Study Examines the Quality and Empathy of AI Retina Consults

The internet has long provided answers—of varying accuracy—to patients’ many health-related queries, and now artificial intelligence models like ChatGPT are in the mix too. How good is this information, though? New research published in Ophthalmology Science suggests it has potential.¹ Researchers assessed the quality, safety and empathy of responses to common questions from retina patients by human experts, by AI and by AI responses edited by human experts. They concluded that clinical settings might make good use of AI responses.

In the masked, multicenter study, researchers randomly assigned 21 common retina patient questions among 13 retina specialists. A few examples include the following:

• What causes age-related macular degeneration?

• How long do I need to keep getting anti-VEGF injections?

• Can I pass AMD to my children?

• How long can I go between eye injections?

• Is there a good treatment for floaters?

Each expert created a response and then edited a response generated by the large language model (LLM) ChatGPT-4. They timed themselves for both tasks. Five LLMs (ChatGPT-3.5, ChatGPT-4, Claude 2, Bing and Bard) also generated responses to each of the 21 questions. Other experts not involved in the initial response-writing process evaluated the responses and subjectively judged them for quality and empathy (very poor, poor, acceptable, good or very good) and for safety (incorrect information, likelihood to cause harm, extent of harm and missing content).

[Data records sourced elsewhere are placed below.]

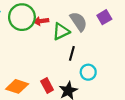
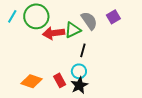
red arrow: (41, 21) -> (54, 33), moved, size x1.5
cyan circle: (88, 72) -> (79, 71), moved

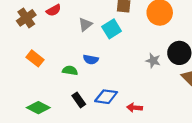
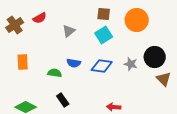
cyan square: (112, 29) -> (104, 35), moved
orange rectangle: (35, 58) -> (23, 62), turned 49
blue diamond: (106, 97) -> (102, 66), moved

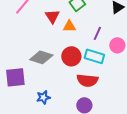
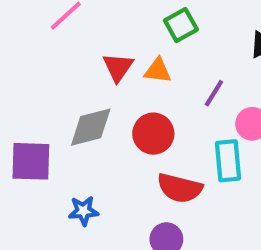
red triangle: (52, 16) -> (118, 67), moved
cyan rectangle: (94, 56) -> (228, 161), moved, turned 60
gray diamond: (41, 57) -> (91, 127), turned -40

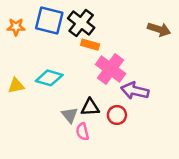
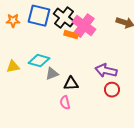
pink cross: (111, 69) -> (84, 26), moved
gray triangle: (70, 115) -> (52, 74), moved, turned 48
red circle: (117, 115) -> (112, 90), moved

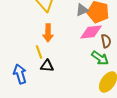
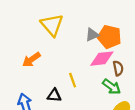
orange arrow: (48, 33) -> (31, 60), moved, turned 54
yellow line: (39, 52) -> (73, 80), moved

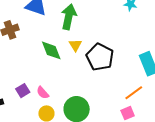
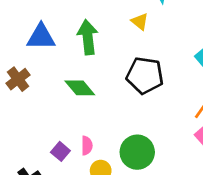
yellow triangle: (75, 45) -> (140, 22), moved
pink semicircle: (43, 93) -> (87, 146), turned -120

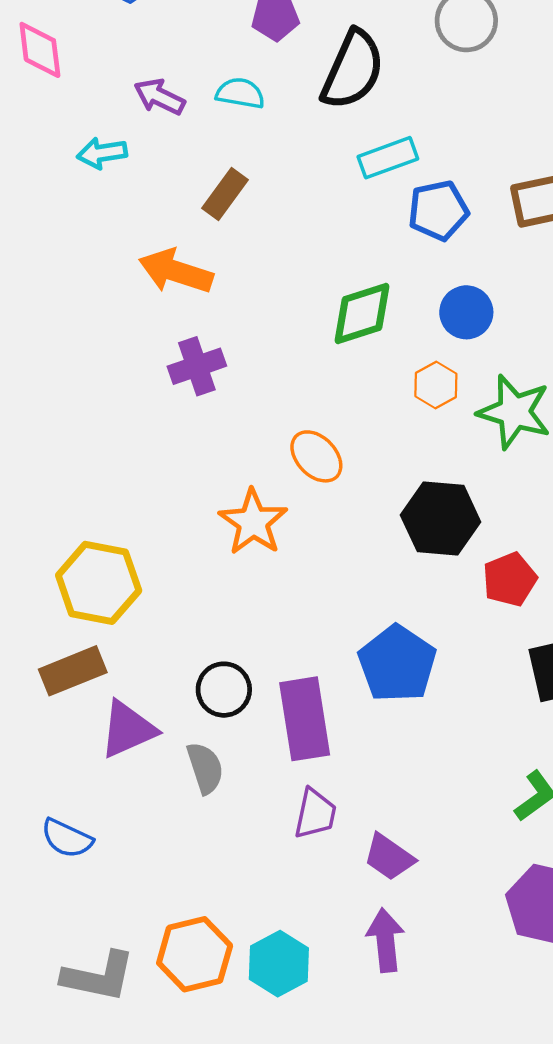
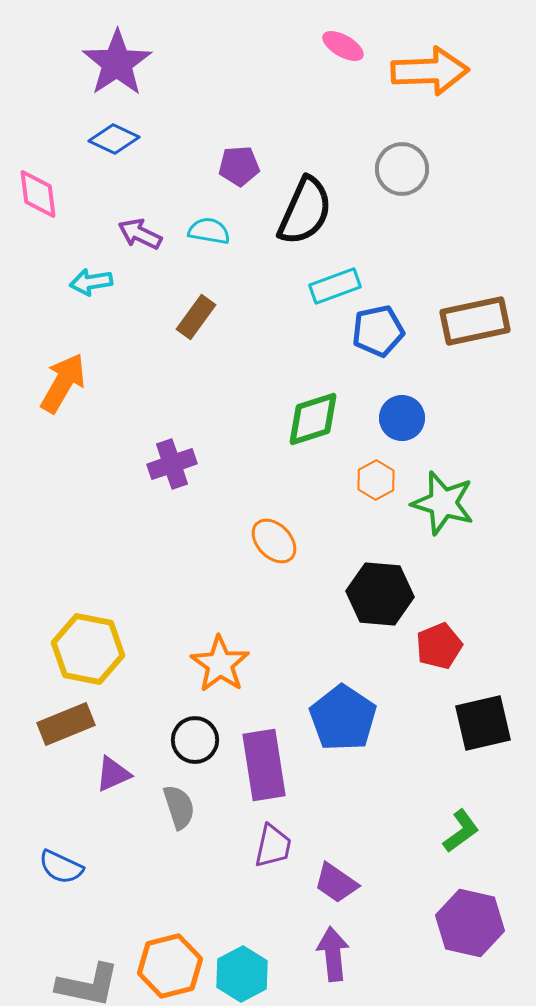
orange arrow: (176, 271) -> (63, 383), moved, turned 102
orange star: (253, 522) -> (220, 664), moved
purple triangle: (128, 729) -> (113, 774), size x0.7

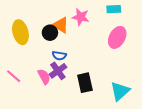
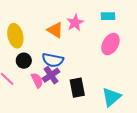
pink star: (81, 17) -> (75, 23), turned 30
black circle: (50, 33) -> (24, 61), moved
blue semicircle: (59, 56) -> (53, 60), size x1.5

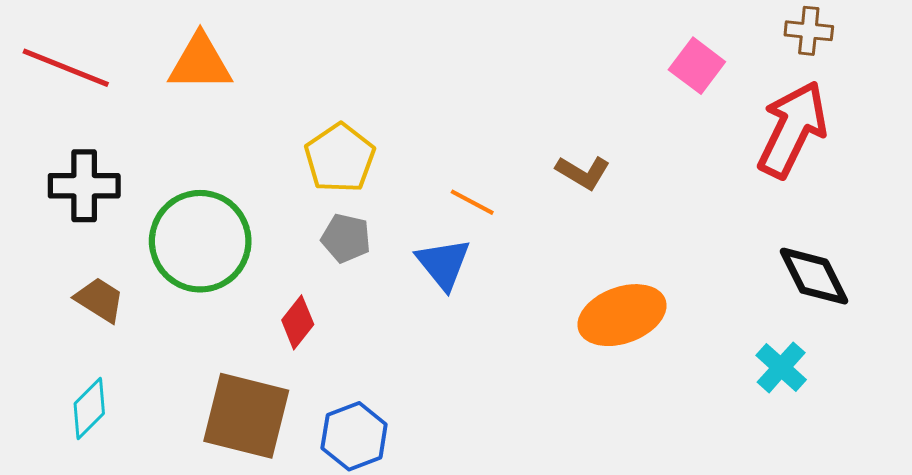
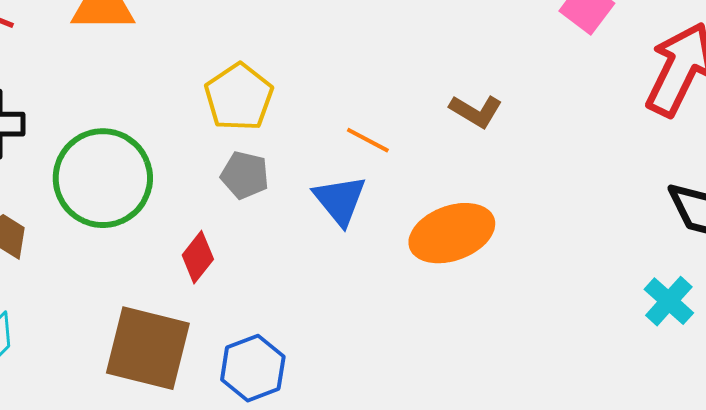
orange ellipse: (622, 315) -> (452, 233), moved

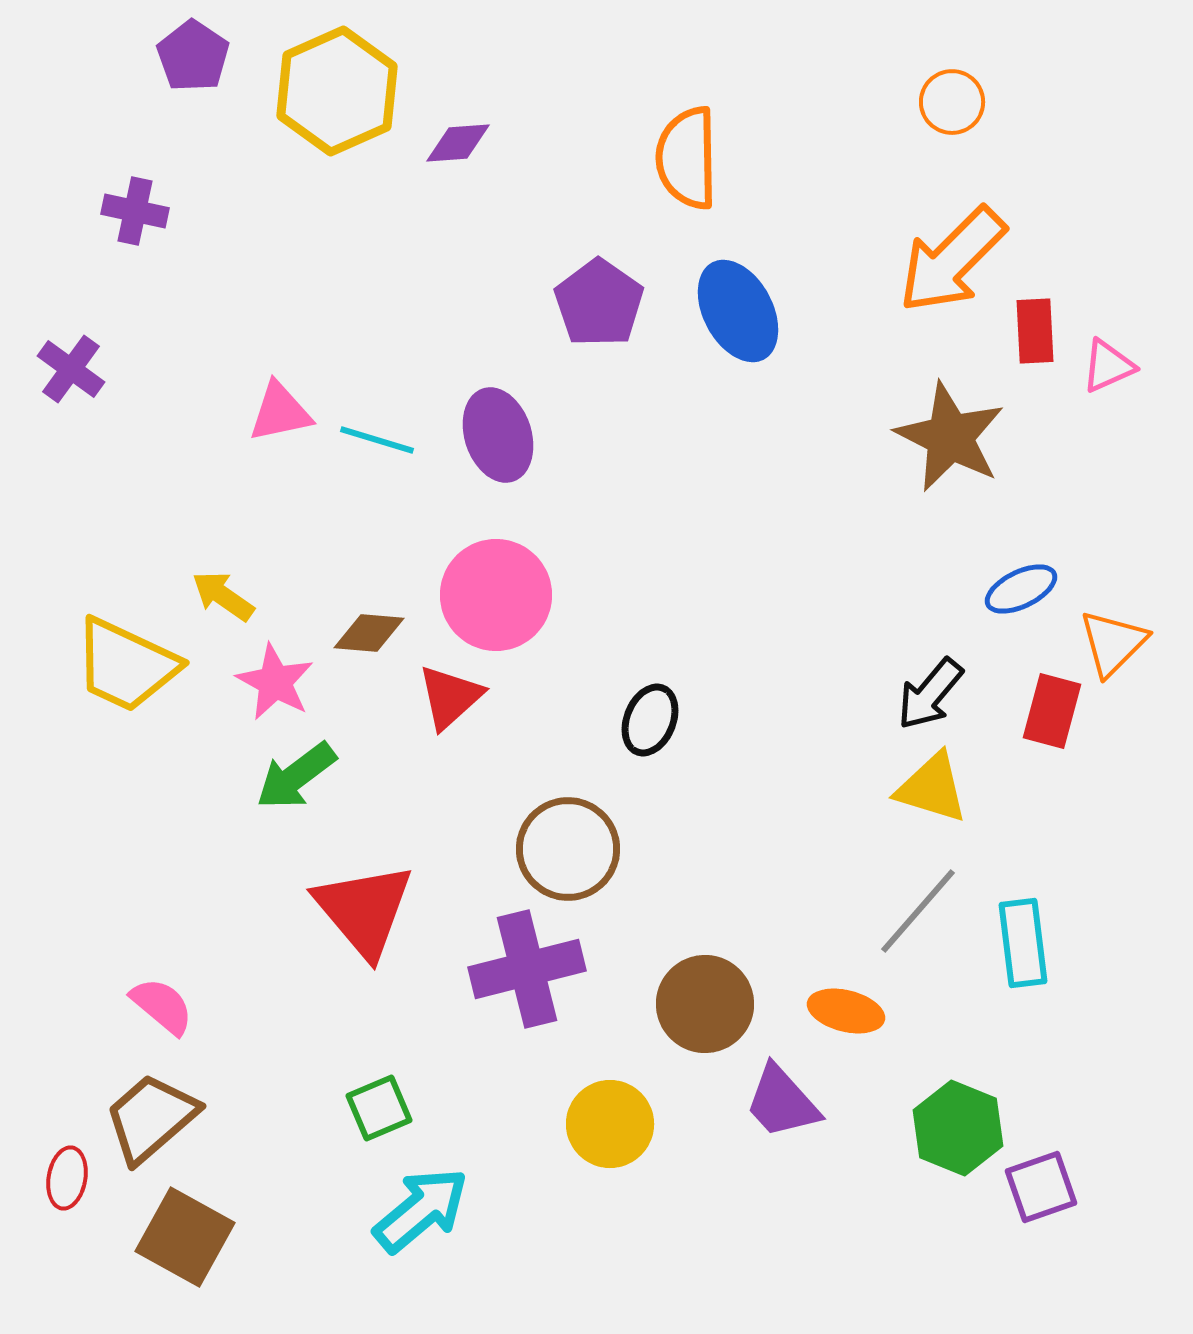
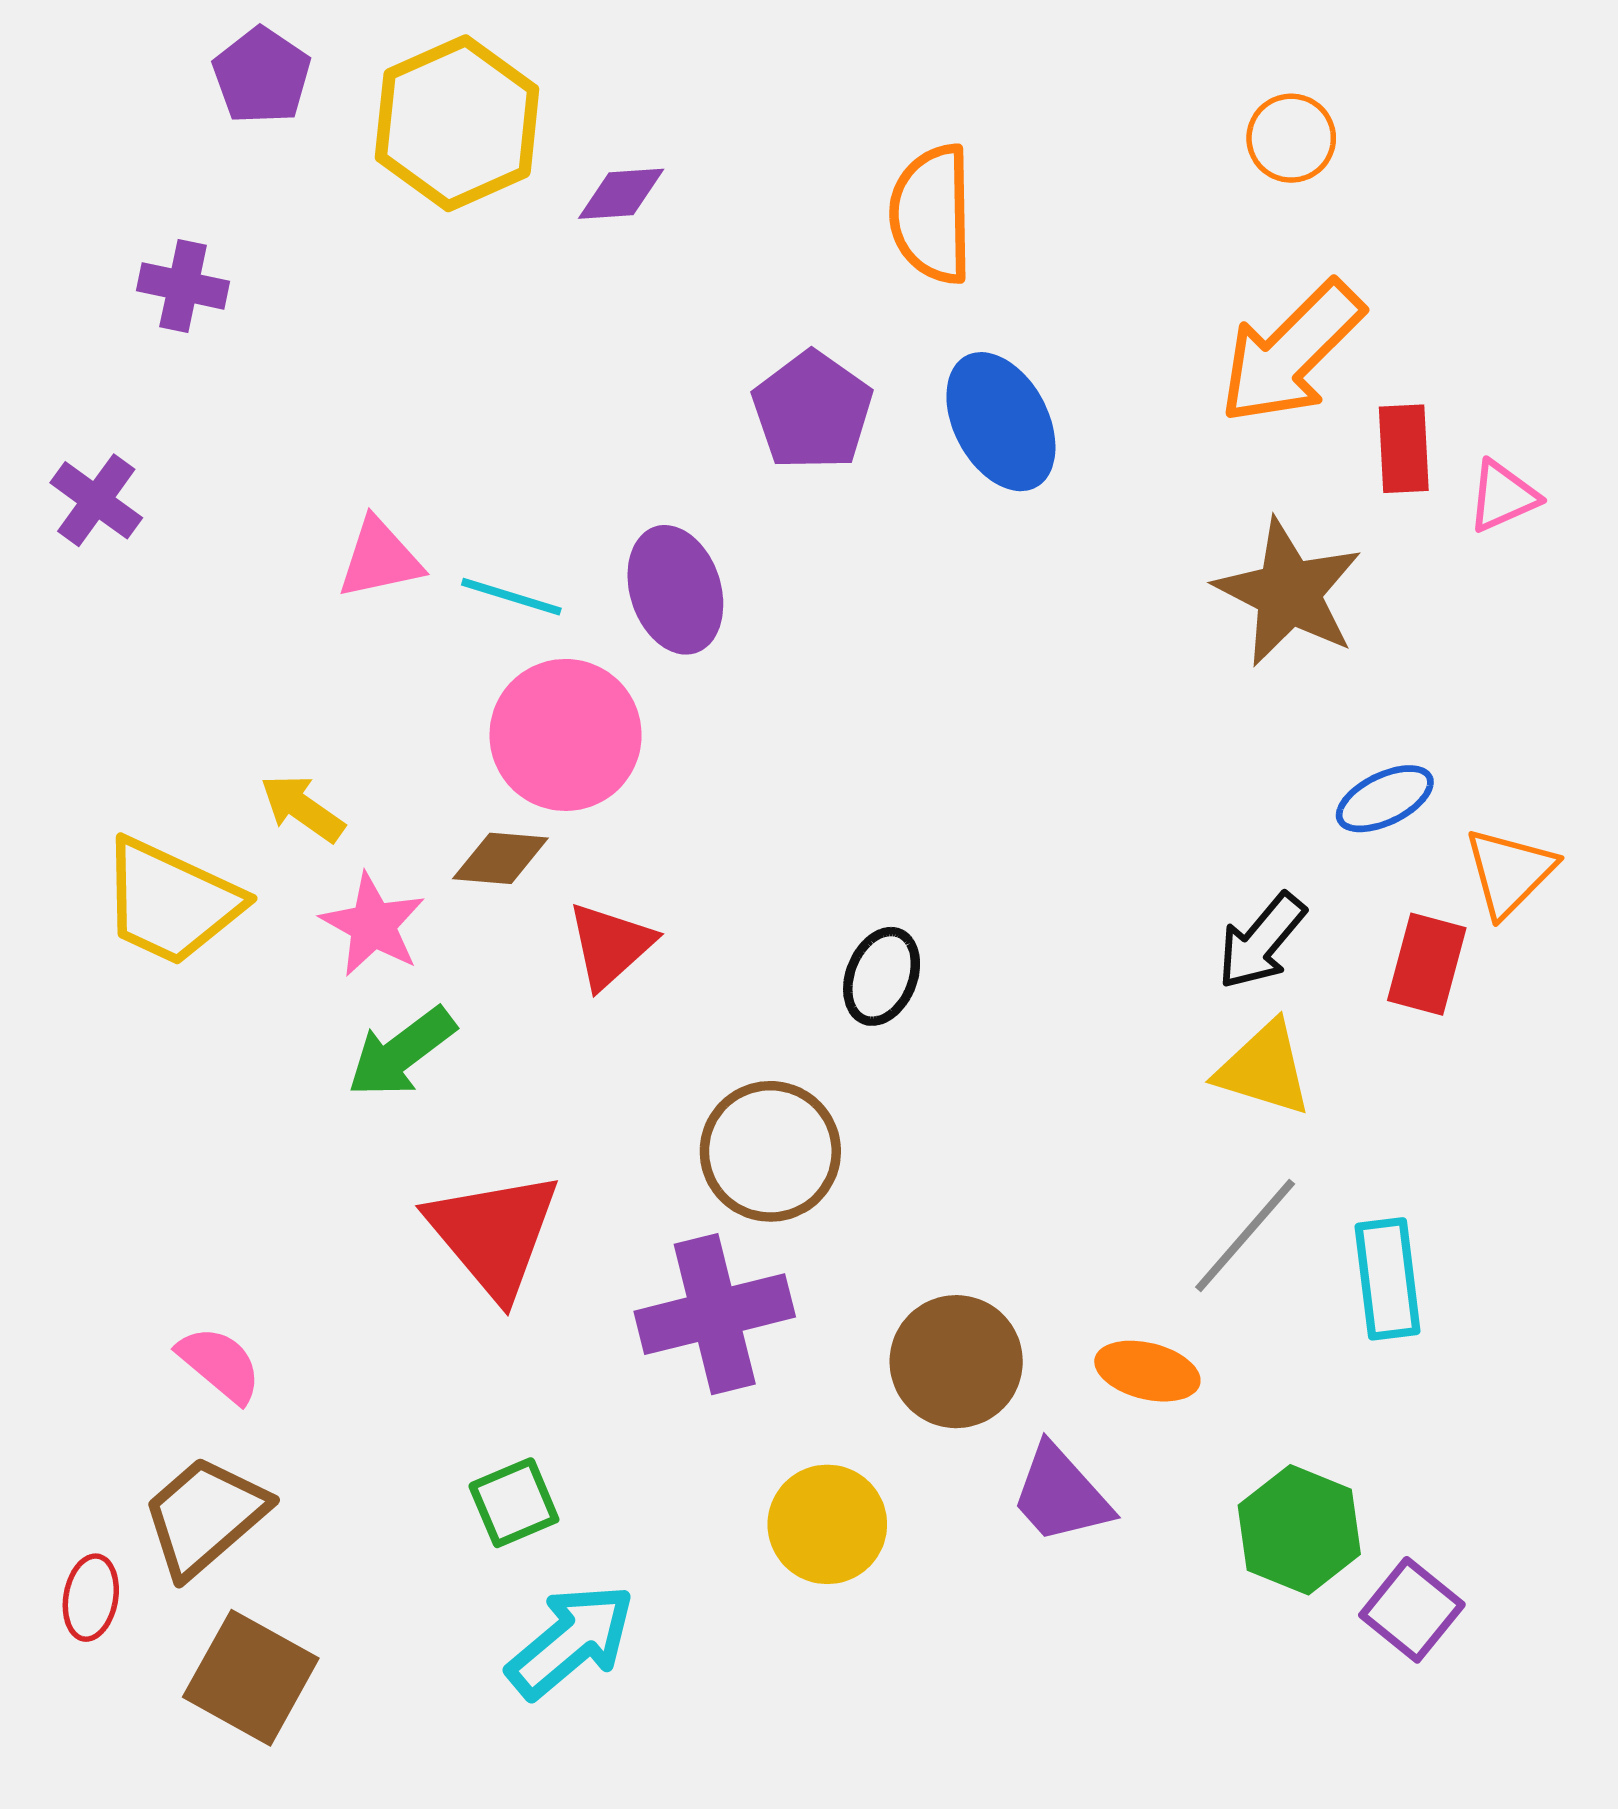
pink circle: (496, 595) -> (566, 735), moved
purple square: (1041, 1187) -> (1412, 1610), turned -32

The researchers collected 4,008 grades (2,608 for quality and empathy and 1,400 for safety metrics). They reported significant differences in quality and empathy between the three groups: LLM alone, expert alone and expert+AI. The latter—expert+AI—performed best overall in terms of quality, with ChatGPT-3.5 as the top-performing LLM. ChatGPT-3.5 had the highest mean empathy score followed by expert+AI. Expert responses placed fourth out of seven for quality and sixth out of seven for empathy (mean score), according to the study. Expert+AI responses significantly exceeded expert responses for quality and empathy.

“Busy surgeons may respond to patient questions accurately and quickly, but may not respond with as much empathy as LLMs,” says study senior author Matthew R. Starr, MD, of the Mayo Clinic.

Fortunately, AI seems poised to help. In the study, the researchers reported time savings for expert-edited AI responses vs. expert-created responses. “AI is here—it’s not ‘coming’ anymore,” Dr. Starr says. “It’s part of what we do, and I think we need to continue to be at the forefront of incorporating AI into how we practice. We as physicians spend a lot of time responding to patient questions, and if we could harness LLMs to safely and appropriately respond to questions that would give us a lot more time back.”

Dr. Starr points out, however, that AI-generated responses still need oversight. “Many of the [AI-generated] responses were great, but there are still some inaccuracies and potential for harm, so they need to be edited and vetted appropriately. That will take time upfront. Hopefully as they improve over time, they’ll require less oversight for responses to basic questions.” He adds that in this case, it will be important to disclose to patients that some responses are AI generated but vetted by physicians.

Future LLMs for patient queries would need some modification. “These LLMs are open-source platforms, and not HIPAA compliant,” Dr. Starr says. “If we can make something that’s created specifically for patients that we created, then we may be able to actually use it and get it HIPAA compliant.”

One limitation of the study came about due to the time it took to write and edit responses. “We missed about 100 or so questions out of about 4,000,” Dr. Starr says. He also notes that a Hawthorne effect, where individuals modify behavior in response to awareness of being observed, may also have occurred, though physicians did not grade their own responses.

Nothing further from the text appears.